L’originalité du « Gorafi » est le caractère plus actuel de sa parodie, qui se sait parodique et se présente au second degré, comme une parodie du simulacre qui n’est plus qu’une simulation de parodie. L’ancienne satire provoquait une réaction, celle-ci produit l’anesthésie. L’ironie contemporaine dont le Gorafi fait preuve passe évidemment par son aspect prospectif, anticipateur à court-terme, qui était à la base le trait de dystopies authentiquement critiques. Ce qu’il faut mettre en miroir de cette distance affectée, c’est l’ampleur réelle des désastres qui jalonnent la marche de la société marchande.
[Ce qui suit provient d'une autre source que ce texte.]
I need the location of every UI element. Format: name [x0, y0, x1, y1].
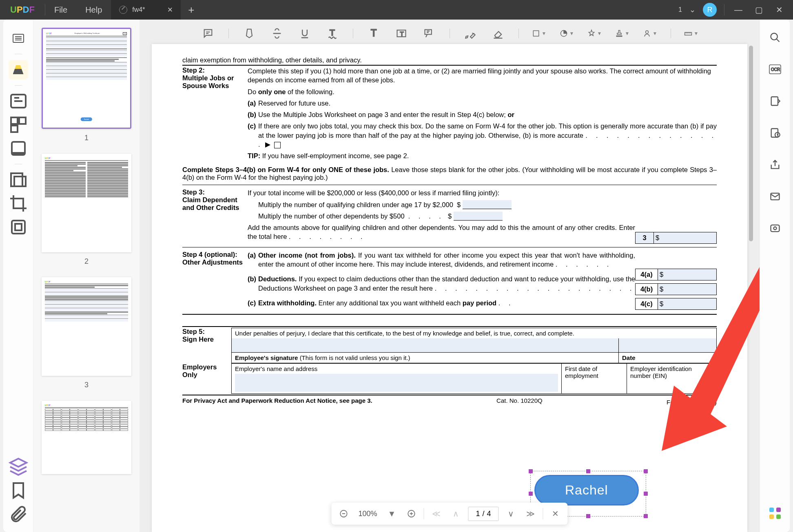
- squiggly-tool-icon[interactable]: T: [325, 26, 340, 41]
- doc-scrollbar[interactable]: [749, 46, 753, 241]
- sticker-tool-icon[interactable]: ▼: [560, 26, 574, 41]
- thumbnail-page-3[interactable]: UPDF: [42, 277, 131, 376]
- add-tab-button[interactable]: +: [188, 4, 194, 16]
- close-tab-icon[interactable]: ×: [167, 4, 173, 15]
- reader-tool-icon[interactable]: [9, 29, 28, 48]
- chevron-down-icon[interactable]: ⌄: [689, 5, 696, 14]
- svg-rect-13: [425, 30, 431, 35]
- signature-tool-icon[interactable]: ▼: [643, 26, 658, 41]
- shape-tool-icon[interactable]: ▼: [532, 26, 547, 41]
- svg-text:T: T: [400, 30, 403, 37]
- thumbnail-page-2[interactable]: UPDF: [42, 154, 131, 252]
- bookmark-icon[interactable]: [9, 481, 28, 500]
- box-4a-value[interactable]: $: [658, 269, 717, 280]
- box-3-value[interactable]: $: [654, 232, 717, 244]
- step3-amount1[interactable]: [463, 200, 512, 209]
- layers-icon[interactable]: [9, 457, 28, 477]
- cat-no: Cat. No. 10220Q: [496, 397, 543, 406]
- step5-sub: Sign Here: [182, 336, 228, 343]
- svg-rect-14: [533, 31, 538, 36]
- document-tab[interactable]: fw4* ×: [111, 0, 181, 20]
- edit-tool-icon[interactable]: [9, 91, 28, 111]
- page-indicator-box[interactable]: 1 / 4: [468, 507, 499, 521]
- share-icon[interactable]: [768, 157, 782, 172]
- stamp2-tool-icon[interactable]: ▼: [615, 26, 630, 41]
- signature-field[interactable]: [232, 338, 619, 352]
- emp-name-field[interactable]: [235, 374, 558, 392]
- step2c-checkbox[interactable]: [274, 142, 281, 148]
- save-icon[interactable]: [768, 221, 782, 236]
- last-page-button[interactable]: ≫: [523, 506, 538, 521]
- svg-rect-2: [19, 117, 26, 124]
- page-view[interactable]: claim exemption from withholding, other …: [152, 44, 747, 532]
- svg-rect-28: [771, 225, 779, 232]
- maximize-button[interactable]: ▢: [752, 5, 765, 15]
- resize-handle-tl[interactable]: [529, 469, 533, 473]
- box-3-label: 3: [635, 232, 654, 244]
- first-page-button[interactable]: ≪: [429, 506, 444, 521]
- zoom-in-button[interactable]: [404, 506, 419, 521]
- resize-handle-tc[interactable]: [586, 469, 590, 473]
- stamp-tool-icon[interactable]: ▼: [587, 26, 602, 41]
- organize-tool-icon[interactable]: [9, 115, 28, 135]
- doc-text: claim exemption from withholding, other …: [182, 56, 717, 64]
- underline-tool-icon[interactable]: [297, 26, 312, 41]
- titlebar: UPDF File Help fw4* × + 1 ⌄ R — ▢ ✕: [0, 0, 793, 20]
- pencil-tool-icon[interactable]: [463, 26, 478, 41]
- zoom-value: 100%: [356, 510, 379, 518]
- step2-sub: Multiple Jobs or Spouse Works: [182, 74, 244, 90]
- attachment-icon[interactable]: [9, 504, 28, 524]
- box-4b-value[interactable]: $: [658, 283, 717, 295]
- search-icon[interactable]: [768, 30, 782, 45]
- comment-tool-icon[interactable]: [201, 26, 215, 41]
- step2-a: (a)Reserved for future use.: [248, 99, 717, 108]
- eraser-tool-icon[interactable]: [491, 26, 505, 41]
- document-area: T T T ▼ ▼ ▼ ▼ ▼ ▼ claim exemption from w…: [140, 20, 760, 532]
- email-icon[interactable]: [768, 189, 782, 204]
- thumbnail-page-1[interactable]: UPDFEmployee's Withholding Certificate23…: [42, 28, 131, 129]
- ruler-tool-icon[interactable]: ▼: [684, 26, 699, 41]
- resize-handle-mr[interactable]: [644, 492, 648, 496]
- ocr-icon[interactable]: OCR: [768, 62, 782, 77]
- highlighter-tool-icon[interactable]: [9, 60, 28, 79]
- zoom-out-button[interactable]: [336, 506, 351, 521]
- help-menu[interactable]: Help: [76, 5, 111, 15]
- callout-tool-icon[interactable]: [422, 26, 436, 41]
- page-badge[interactable]: 1: [678, 6, 682, 13]
- date-field[interactable]: [619, 338, 717, 352]
- stamp-object[interactable]: Rachel: [534, 475, 639, 506]
- close-window-button[interactable]: ✕: [773, 5, 786, 15]
- step3-amount2[interactable]: [454, 212, 503, 221]
- minimize-button[interactable]: —: [732, 5, 745, 15]
- resize-handle-bc[interactable]: [586, 514, 590, 518]
- box-4c-value[interactable]: $: [658, 298, 717, 310]
- redact-tool-icon[interactable]: [9, 170, 28, 190]
- crop-tool-icon[interactable]: [9, 194, 28, 213]
- svg-rect-3: [11, 126, 18, 132]
- highlight-tool-icon[interactable]: [242, 26, 257, 41]
- zoom-dropdown-icon[interactable]: ▼: [385, 506, 399, 521]
- next-page-button[interactable]: ∨: [504, 506, 518, 521]
- svg-point-21: [771, 33, 777, 40]
- textbox-tool-icon[interactable]: T: [394, 26, 409, 41]
- close-nav-button[interactable]: ✕: [548, 506, 563, 521]
- text-tool-icon[interactable]: T: [366, 26, 381, 41]
- page-nav-bar: 100% ▼ ≪ ∧ 1 / 4 ∨ ≫ ✕: [331, 503, 567, 525]
- fill-tool-icon[interactable]: [9, 139, 28, 158]
- file-menu[interactable]: File: [45, 5, 76, 15]
- prev-page-button[interactable]: ∧: [449, 506, 463, 521]
- convert-icon[interactable]: [768, 94, 782, 108]
- thumb-label-1: 1: [42, 134, 131, 142]
- step4-c: (c)Extra withholding. Enter any addition…: [248, 298, 635, 307]
- apps-icon[interactable]: [768, 506, 782, 521]
- total-pages: 4: [487, 510, 491, 518]
- user-avatar[interactable]: R: [703, 3, 717, 17]
- resize-handle-tr[interactable]: [644, 469, 648, 473]
- resize-handle-ml[interactable]: [529, 492, 533, 496]
- svg-text:OCR: OCR: [771, 67, 780, 72]
- thumbnail-page-4[interactable]: UPDF: [42, 401, 131, 474]
- protect-icon[interactable]: [768, 126, 782, 140]
- strikethrough-tool-icon[interactable]: [270, 26, 284, 41]
- compress-tool-icon[interactable]: [9, 217, 28, 237]
- resize-handle-br[interactable]: [644, 514, 648, 518]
C’est pour mieux correspondre au totalitarisme du spectaculaire concentré, c’est-à-dire à la phase de transition entre le capitalisme tardif et le régime cybernétique naissant – que cette « ironie » a été intégrée à la critique spectaculaire du spectacle, qui, lorsque la conscience historique était moins gangrenée, était contrainte en permanence de simuler l’indignation. Mais ce n’est pas parce que la vie des sociétés modernes devient effectivement désastreuse et absolument bureaucratique que M. Lordon peut prendre le reflet de la vie sociale pour son modèle.
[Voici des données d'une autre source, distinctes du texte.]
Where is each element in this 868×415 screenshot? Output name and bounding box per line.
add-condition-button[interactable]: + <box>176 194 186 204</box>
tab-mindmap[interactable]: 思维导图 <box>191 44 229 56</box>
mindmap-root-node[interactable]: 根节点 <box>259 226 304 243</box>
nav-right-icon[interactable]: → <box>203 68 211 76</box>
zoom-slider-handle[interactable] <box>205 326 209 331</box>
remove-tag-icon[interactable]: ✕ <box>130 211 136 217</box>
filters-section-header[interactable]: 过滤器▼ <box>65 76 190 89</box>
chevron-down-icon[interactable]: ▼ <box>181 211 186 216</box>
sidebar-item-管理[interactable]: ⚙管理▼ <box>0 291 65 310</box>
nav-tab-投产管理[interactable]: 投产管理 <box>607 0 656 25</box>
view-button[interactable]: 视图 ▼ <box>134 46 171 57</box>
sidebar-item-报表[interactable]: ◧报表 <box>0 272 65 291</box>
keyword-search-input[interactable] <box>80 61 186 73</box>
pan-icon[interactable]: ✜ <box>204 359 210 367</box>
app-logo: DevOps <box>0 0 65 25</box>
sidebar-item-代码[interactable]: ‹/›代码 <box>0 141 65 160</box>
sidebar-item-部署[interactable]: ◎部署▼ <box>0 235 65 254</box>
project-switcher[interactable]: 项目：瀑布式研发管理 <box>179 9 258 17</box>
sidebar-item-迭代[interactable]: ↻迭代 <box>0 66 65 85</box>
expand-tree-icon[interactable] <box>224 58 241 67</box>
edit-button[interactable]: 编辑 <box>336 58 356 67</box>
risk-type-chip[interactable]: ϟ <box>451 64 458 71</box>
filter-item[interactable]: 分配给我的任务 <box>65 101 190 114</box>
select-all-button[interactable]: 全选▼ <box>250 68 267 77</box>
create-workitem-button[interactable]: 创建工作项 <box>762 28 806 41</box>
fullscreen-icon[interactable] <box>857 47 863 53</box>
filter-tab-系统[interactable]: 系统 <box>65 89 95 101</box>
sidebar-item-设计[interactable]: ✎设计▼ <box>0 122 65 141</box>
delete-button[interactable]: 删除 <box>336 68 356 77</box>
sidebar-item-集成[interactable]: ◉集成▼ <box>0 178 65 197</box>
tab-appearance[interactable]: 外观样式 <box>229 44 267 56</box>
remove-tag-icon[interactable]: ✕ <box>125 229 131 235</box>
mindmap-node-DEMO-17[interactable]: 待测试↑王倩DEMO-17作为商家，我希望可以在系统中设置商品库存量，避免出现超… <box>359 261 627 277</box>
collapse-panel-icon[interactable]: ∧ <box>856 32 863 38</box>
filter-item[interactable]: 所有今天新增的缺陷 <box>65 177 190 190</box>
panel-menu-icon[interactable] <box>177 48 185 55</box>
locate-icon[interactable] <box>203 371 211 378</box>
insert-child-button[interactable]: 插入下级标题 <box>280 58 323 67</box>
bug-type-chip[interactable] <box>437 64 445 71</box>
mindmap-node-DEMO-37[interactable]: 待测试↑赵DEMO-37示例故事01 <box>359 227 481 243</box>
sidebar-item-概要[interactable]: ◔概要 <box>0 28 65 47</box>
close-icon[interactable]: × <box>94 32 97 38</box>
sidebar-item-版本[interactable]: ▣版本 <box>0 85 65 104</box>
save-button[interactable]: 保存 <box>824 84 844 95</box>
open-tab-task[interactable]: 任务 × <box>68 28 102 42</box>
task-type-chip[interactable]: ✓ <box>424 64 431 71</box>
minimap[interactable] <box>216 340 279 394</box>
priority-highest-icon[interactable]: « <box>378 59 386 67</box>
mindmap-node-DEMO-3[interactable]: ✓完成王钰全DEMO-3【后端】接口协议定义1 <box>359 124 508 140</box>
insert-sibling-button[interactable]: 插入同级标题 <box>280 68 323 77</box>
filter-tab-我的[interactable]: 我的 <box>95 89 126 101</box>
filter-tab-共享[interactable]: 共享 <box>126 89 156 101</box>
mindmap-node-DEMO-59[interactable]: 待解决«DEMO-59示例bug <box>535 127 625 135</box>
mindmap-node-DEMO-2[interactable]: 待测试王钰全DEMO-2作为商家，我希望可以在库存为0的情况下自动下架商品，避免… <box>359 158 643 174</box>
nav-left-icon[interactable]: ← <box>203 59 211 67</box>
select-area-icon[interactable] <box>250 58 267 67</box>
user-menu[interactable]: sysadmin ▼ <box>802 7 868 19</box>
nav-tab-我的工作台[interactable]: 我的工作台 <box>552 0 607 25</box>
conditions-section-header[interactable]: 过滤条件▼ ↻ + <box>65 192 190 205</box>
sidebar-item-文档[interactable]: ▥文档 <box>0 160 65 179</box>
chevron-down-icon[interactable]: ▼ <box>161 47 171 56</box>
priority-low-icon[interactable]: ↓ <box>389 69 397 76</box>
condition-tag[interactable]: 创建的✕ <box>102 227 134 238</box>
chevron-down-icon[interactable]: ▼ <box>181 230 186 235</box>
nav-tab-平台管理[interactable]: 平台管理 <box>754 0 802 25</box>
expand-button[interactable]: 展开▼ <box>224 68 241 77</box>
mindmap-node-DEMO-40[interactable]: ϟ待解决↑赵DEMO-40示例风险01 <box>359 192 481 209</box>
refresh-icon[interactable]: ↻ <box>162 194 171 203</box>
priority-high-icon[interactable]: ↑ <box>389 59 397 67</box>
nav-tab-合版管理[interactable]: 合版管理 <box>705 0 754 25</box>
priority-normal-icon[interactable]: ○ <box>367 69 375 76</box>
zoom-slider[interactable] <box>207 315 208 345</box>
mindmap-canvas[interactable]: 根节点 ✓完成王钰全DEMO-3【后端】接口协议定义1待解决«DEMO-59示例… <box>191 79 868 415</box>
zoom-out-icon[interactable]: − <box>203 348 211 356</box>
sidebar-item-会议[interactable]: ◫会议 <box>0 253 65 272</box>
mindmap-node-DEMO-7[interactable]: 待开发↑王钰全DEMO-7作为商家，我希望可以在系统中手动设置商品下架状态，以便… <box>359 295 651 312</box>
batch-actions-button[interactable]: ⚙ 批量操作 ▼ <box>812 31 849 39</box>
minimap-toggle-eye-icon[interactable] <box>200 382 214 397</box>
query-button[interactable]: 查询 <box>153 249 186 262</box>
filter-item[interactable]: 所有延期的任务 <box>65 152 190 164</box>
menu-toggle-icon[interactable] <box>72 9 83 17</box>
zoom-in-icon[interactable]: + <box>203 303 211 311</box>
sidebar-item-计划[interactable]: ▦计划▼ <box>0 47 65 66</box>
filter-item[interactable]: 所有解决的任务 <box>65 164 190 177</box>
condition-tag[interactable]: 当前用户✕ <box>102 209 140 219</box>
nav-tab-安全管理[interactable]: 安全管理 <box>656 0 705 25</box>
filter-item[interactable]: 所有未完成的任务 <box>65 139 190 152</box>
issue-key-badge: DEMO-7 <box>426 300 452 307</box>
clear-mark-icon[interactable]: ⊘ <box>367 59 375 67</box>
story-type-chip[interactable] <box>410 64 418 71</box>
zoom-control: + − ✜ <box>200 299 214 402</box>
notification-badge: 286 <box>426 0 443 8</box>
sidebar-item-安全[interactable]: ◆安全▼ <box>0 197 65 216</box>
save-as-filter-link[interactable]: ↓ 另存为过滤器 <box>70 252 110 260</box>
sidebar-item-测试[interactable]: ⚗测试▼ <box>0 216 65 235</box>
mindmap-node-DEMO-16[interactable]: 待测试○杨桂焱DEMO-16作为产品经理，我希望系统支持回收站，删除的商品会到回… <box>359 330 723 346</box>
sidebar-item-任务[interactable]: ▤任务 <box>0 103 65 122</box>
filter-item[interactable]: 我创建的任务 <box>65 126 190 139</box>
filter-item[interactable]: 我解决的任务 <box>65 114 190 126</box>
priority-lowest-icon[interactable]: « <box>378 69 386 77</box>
C’est au contraire l’absurdité réelle des sociétés actuelles, mélange de Kafka, d’Orwell et d’Ubu Roi, qui est à l’origine de cette parodie, puisant dans le degré maintenant atteint – et surtout divulgué en public – du délire autoritaire et idéologique des classes dominantes. Classes dominantes chez qui effectivement la négation pathologique de la vérité atteint des sommets, mais Machiavel nous avait prévenu : « le poisson pourrit par la tête ».

III

Une fois interrogé par nos camarades sur l’éventualité révolutionnaire, M.Lordon s’est mis en tête de rabattre le gros des arguments que nous avions battu en brèche il y a cinq ans (Voir Des rives et du torrent) et quelques autres, qu’il avait forgé pour l’occasion. Nous saluons au passage la disparition des catégories mélioratives de « police » et d’« armée » de son champ lexical.
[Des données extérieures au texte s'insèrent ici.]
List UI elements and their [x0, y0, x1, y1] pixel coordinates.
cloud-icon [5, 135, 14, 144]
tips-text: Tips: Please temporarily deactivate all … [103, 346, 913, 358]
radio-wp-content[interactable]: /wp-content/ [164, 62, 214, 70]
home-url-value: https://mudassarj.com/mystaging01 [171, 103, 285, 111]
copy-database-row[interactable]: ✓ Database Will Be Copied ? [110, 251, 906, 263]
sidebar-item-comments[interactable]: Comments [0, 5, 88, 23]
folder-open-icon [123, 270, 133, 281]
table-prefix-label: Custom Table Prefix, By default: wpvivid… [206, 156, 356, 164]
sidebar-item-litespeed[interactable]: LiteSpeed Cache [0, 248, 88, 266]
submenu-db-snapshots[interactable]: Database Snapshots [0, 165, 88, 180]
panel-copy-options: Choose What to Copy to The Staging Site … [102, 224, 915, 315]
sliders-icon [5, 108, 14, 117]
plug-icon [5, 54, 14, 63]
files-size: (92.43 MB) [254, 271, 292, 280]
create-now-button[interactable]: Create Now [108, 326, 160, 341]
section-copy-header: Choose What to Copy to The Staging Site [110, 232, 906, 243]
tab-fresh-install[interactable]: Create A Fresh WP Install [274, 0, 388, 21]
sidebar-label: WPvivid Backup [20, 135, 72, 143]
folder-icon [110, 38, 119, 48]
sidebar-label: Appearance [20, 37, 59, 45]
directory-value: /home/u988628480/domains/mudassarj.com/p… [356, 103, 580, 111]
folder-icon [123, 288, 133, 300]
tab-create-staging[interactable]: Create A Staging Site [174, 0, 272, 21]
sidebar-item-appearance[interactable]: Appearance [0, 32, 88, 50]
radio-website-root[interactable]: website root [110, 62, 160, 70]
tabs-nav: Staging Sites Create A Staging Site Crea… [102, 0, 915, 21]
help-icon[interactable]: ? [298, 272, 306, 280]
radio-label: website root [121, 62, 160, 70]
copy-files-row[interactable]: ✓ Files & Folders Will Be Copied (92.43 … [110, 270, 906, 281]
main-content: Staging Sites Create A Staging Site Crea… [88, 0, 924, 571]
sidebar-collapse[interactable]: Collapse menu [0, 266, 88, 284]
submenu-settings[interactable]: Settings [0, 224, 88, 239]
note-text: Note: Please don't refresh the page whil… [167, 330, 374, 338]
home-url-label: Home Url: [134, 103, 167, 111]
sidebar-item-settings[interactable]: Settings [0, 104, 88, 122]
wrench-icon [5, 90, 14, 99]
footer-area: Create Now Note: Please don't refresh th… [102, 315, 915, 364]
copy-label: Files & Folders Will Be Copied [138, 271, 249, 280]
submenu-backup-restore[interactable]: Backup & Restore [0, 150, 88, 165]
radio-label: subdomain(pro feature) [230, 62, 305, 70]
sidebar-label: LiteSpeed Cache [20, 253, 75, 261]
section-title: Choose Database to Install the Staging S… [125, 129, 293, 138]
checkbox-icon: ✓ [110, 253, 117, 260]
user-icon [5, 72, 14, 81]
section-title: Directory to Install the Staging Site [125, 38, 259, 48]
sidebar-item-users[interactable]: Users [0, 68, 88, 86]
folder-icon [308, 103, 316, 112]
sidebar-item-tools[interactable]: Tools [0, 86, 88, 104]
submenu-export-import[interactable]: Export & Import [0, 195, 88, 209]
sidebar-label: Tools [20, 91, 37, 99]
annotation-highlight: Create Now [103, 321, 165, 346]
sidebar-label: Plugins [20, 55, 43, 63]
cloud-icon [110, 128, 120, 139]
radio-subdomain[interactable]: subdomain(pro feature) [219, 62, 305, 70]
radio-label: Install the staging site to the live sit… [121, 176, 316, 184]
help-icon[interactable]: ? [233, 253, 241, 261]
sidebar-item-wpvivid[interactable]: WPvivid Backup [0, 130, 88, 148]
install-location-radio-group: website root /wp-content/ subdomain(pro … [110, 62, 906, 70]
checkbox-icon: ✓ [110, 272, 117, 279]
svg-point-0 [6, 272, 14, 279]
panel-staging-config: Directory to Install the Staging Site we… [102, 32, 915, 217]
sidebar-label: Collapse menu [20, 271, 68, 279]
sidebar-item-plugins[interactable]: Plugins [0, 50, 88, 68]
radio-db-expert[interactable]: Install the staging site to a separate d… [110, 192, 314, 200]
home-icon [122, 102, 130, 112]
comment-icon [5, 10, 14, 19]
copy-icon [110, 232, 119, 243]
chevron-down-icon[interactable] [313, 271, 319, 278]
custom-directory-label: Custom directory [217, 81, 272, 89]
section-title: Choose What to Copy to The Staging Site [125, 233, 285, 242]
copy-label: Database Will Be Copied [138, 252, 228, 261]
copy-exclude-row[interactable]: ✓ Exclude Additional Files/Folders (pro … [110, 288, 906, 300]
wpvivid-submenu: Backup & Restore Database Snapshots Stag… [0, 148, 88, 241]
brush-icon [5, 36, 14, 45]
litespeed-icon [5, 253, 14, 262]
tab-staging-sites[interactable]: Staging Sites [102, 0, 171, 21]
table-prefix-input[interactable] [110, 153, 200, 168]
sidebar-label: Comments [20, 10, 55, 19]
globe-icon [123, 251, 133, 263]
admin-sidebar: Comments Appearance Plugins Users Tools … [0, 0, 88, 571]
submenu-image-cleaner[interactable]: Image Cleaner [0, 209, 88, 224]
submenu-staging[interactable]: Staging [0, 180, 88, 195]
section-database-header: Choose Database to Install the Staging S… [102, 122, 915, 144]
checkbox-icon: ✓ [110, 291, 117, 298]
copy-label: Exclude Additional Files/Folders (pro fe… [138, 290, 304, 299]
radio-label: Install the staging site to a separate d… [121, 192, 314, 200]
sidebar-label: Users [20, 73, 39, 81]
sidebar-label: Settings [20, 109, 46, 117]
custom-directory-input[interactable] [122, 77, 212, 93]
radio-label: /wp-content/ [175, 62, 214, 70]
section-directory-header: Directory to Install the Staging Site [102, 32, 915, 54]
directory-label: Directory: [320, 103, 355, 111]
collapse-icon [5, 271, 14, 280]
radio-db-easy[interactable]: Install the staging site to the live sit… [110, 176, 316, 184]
Poussé néanmoins dans ses retranchements par nos amis, il put révéler ainsi le fond de sa pensée « onto-anthropologique »(sic), citant Spinoza comme le font les curés – en latin – en disant que « l’homme est un dieu et un loup pour l’homme ». Insistant de tout son poids sur le « et ».

Nous ne résistons pas à la tentation de rappeler l’intellectuel critique à ses lectures. Marx écrit par exemple : « la critique de la religion est la condition première de toute critique ». Il est assez affligeant qu’après des siècles de critique sociale, la figure funeste d’un barbu dans l’espace refasse apparition – même métaphoriquement – dans une discussion sérieuse.

Situer l’homme entre le loup et dieu est un cliché aussi éculé que de le situer entre l’ange et le cafard, ce qui a surtout pour fonction, comme il y a quelques années, de ne rien dire sur le devenir historique de la question. Cette manœuvre est là pour légitimer une stase – position offensive prisée par les intellectuels critiques. Mais l’histoire s’étant remise en mouvement, voilà l’intellectuel critique contraint à une stase mobile, celle de l’équation équilibrée, sans troisième terme.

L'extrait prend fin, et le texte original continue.